Return only the tail of the data below, word for word: the line with "The height and width of the screenshot is (2576, 665)." and each line after it through the final one.

*** Records for processing Section Begins ***

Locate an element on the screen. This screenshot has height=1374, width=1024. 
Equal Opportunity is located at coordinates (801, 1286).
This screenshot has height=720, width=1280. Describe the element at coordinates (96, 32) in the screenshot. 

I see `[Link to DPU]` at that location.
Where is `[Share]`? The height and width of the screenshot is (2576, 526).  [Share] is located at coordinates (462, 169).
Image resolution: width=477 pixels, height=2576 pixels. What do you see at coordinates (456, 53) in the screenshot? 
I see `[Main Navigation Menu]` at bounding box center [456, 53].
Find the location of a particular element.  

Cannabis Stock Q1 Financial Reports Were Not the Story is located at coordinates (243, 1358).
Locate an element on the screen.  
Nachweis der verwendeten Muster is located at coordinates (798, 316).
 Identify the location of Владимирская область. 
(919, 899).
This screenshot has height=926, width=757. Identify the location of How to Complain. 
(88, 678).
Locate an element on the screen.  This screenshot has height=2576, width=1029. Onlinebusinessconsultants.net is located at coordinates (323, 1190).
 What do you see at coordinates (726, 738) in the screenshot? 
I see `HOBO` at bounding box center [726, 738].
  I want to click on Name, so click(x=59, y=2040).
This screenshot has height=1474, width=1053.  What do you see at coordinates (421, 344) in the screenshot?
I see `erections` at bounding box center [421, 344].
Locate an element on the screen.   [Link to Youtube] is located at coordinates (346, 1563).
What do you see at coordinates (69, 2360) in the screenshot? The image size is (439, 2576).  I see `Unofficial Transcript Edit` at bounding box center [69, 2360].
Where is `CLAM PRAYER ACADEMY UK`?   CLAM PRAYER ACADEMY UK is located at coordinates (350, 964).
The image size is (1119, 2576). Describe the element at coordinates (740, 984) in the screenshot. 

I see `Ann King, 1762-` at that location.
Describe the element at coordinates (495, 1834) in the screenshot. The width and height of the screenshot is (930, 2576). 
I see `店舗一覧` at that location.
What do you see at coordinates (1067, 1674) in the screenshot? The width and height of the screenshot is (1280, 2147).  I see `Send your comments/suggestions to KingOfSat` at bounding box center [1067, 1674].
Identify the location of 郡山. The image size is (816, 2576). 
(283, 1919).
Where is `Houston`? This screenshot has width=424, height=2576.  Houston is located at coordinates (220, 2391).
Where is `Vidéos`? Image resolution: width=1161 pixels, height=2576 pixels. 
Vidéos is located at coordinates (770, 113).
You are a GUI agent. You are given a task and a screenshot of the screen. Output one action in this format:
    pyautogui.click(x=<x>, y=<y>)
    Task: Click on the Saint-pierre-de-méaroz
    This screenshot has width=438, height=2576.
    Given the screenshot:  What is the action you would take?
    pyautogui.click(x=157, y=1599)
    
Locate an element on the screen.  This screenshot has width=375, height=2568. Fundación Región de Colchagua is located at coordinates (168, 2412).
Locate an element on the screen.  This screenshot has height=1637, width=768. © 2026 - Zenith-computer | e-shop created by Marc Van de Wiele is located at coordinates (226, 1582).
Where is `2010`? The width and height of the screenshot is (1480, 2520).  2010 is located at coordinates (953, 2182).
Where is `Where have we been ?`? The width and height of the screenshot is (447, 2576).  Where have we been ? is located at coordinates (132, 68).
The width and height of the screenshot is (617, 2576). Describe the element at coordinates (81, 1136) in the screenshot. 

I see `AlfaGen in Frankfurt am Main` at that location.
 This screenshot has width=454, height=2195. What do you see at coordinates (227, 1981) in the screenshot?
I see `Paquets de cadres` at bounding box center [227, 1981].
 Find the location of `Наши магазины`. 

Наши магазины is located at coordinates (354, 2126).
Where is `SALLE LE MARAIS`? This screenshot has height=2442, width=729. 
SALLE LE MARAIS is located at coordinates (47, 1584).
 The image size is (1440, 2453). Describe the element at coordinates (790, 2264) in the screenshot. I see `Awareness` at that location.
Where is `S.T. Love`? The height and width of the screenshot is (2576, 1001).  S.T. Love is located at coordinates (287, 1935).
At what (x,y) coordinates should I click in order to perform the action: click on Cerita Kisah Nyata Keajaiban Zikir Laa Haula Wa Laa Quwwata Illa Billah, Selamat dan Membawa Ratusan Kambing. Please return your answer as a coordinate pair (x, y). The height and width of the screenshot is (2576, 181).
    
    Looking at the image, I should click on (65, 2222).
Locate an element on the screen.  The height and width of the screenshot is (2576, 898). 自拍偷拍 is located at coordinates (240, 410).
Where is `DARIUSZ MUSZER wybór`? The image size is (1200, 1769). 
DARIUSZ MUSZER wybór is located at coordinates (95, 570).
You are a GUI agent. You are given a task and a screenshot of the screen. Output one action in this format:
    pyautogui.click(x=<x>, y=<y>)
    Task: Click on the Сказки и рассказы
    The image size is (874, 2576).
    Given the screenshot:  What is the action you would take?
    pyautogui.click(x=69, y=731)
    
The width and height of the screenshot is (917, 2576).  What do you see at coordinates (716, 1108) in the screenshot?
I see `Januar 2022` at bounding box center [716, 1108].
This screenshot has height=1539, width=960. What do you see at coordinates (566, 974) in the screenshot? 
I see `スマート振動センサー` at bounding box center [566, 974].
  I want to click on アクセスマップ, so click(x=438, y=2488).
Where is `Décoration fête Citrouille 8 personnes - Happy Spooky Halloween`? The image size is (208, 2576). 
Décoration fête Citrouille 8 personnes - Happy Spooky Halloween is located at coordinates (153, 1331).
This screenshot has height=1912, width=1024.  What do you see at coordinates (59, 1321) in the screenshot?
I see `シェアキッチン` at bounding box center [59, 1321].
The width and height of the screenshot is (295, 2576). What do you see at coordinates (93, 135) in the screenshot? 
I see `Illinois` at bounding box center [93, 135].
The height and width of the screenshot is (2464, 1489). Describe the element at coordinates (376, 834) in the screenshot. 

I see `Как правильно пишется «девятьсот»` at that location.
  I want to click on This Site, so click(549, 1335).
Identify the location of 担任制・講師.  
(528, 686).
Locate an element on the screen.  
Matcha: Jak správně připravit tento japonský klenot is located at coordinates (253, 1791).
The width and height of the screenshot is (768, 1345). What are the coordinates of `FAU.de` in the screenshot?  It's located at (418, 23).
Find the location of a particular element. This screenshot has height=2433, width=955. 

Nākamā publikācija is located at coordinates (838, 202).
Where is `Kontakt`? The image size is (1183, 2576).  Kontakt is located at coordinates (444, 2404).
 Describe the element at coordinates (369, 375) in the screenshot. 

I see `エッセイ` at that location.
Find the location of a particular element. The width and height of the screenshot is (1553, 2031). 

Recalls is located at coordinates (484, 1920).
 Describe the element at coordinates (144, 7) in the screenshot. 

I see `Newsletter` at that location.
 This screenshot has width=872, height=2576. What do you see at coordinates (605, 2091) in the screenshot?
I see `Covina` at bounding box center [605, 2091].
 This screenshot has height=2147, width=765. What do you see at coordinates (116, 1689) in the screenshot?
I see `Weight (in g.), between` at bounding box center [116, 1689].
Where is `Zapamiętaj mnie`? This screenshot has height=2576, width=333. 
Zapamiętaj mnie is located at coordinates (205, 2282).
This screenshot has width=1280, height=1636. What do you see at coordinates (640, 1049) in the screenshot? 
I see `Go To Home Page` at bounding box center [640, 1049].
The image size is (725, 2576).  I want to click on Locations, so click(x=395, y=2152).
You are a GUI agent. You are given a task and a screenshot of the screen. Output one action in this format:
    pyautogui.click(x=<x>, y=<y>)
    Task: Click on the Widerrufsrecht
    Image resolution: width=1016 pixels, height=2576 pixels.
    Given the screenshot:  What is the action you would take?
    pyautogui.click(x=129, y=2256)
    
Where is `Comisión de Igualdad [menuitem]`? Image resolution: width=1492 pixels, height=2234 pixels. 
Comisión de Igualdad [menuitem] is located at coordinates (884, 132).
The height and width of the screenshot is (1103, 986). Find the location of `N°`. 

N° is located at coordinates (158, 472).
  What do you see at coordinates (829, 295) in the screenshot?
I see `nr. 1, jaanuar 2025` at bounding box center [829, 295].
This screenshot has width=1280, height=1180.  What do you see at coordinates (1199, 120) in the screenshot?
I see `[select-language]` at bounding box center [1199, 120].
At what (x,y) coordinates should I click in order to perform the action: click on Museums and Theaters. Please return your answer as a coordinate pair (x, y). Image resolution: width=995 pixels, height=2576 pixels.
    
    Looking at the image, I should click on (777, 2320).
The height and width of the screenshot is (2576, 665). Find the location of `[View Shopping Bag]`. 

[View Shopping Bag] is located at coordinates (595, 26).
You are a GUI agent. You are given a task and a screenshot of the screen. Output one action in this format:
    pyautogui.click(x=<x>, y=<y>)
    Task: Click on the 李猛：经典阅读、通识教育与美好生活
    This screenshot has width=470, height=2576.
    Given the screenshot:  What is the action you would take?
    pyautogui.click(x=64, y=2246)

*** Records for processing Section Ends ***

## Result for this exercise
The height and width of the screenshot is (2576, 665). Find the location of `[View Shopping Bag]`. 

[View Shopping Bag] is located at coordinates (595, 26).
You are a GUI agent. You are given a task and a screenshot of the screen. Output one action in this format:
    pyautogui.click(x=<x>, y=<y>)
    Task: Click on the 李猛：经典阅读、通识教育与美好生活
    This screenshot has width=470, height=2576.
    Given the screenshot:  What is the action you would take?
    pyautogui.click(x=64, y=2246)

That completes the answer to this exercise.